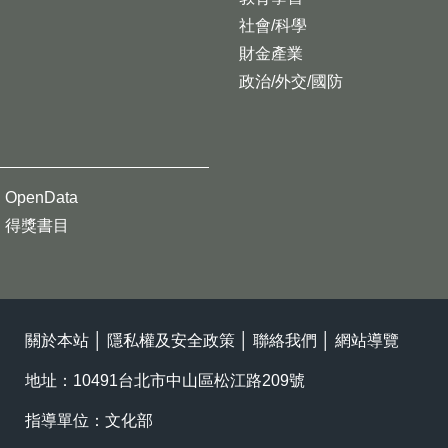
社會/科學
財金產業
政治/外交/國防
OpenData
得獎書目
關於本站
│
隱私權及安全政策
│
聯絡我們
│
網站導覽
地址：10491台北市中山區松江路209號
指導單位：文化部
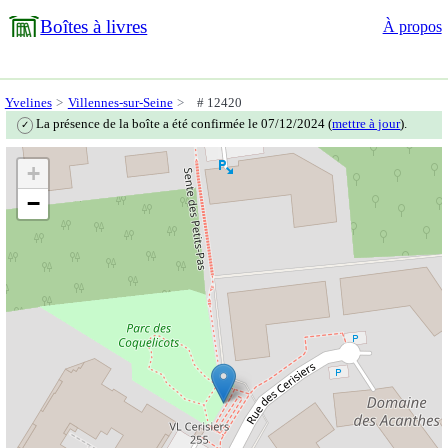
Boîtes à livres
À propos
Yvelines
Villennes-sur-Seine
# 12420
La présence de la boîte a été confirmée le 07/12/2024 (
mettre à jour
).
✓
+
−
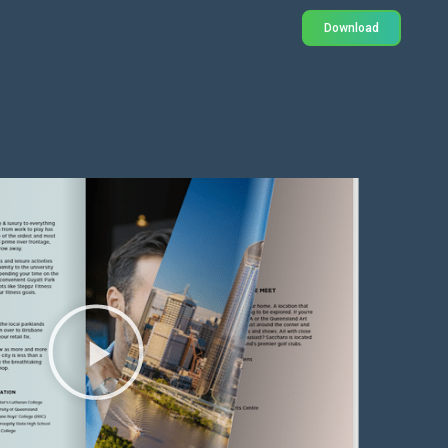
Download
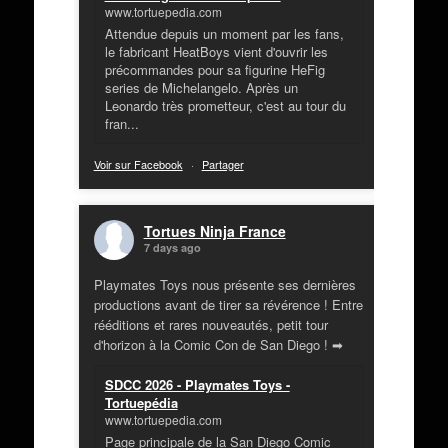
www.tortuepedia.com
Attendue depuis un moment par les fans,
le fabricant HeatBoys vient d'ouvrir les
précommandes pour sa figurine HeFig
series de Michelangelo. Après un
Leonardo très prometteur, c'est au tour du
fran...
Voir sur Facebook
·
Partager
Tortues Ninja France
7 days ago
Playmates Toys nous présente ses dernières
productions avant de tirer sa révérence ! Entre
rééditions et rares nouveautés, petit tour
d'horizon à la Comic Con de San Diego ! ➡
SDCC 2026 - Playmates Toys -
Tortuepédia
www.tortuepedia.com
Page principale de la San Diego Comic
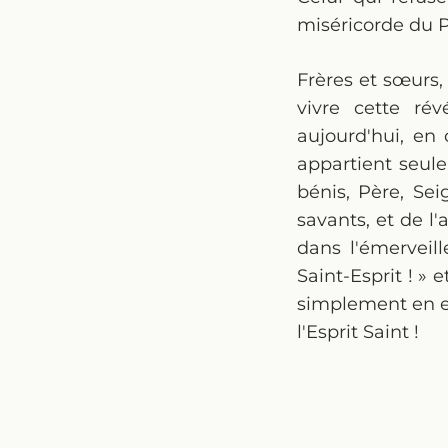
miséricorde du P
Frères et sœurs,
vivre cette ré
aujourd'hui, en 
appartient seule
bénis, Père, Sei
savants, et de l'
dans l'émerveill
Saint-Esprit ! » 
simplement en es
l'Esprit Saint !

---------------

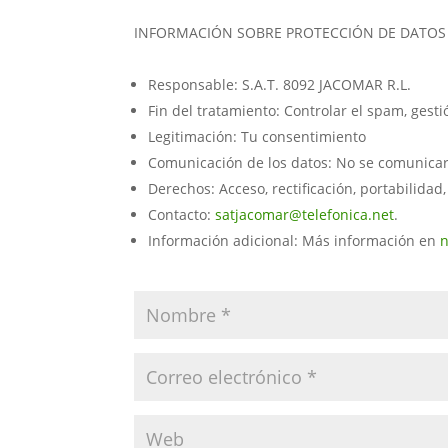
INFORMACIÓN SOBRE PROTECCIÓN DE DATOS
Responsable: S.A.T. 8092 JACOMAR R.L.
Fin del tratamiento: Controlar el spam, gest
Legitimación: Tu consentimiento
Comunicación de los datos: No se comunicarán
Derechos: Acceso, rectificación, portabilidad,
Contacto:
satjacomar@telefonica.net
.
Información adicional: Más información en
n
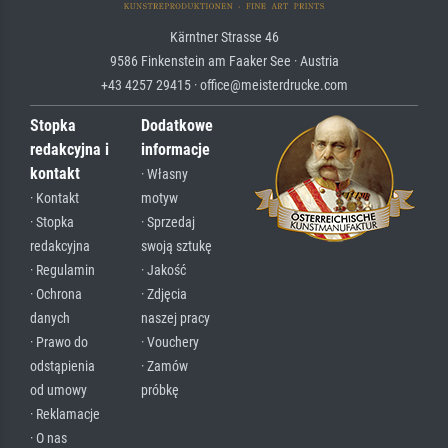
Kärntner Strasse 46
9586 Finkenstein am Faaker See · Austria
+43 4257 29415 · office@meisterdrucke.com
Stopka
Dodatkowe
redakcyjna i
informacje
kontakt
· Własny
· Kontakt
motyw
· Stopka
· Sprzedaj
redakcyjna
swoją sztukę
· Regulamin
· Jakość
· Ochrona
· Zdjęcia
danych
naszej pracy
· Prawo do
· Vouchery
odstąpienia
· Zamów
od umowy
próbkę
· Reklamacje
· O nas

---------------

* What you are asked to do: Reprint exactly the lines above that start at the one with "savants, et de l'" and end at the one with "l'Esprit Saint !", keeping both and adding none.

* Answer to the exercise:
savants, et de l'
dans l'émerveill
Saint-Esprit ! » 
simplement en es
l'Esprit Saint !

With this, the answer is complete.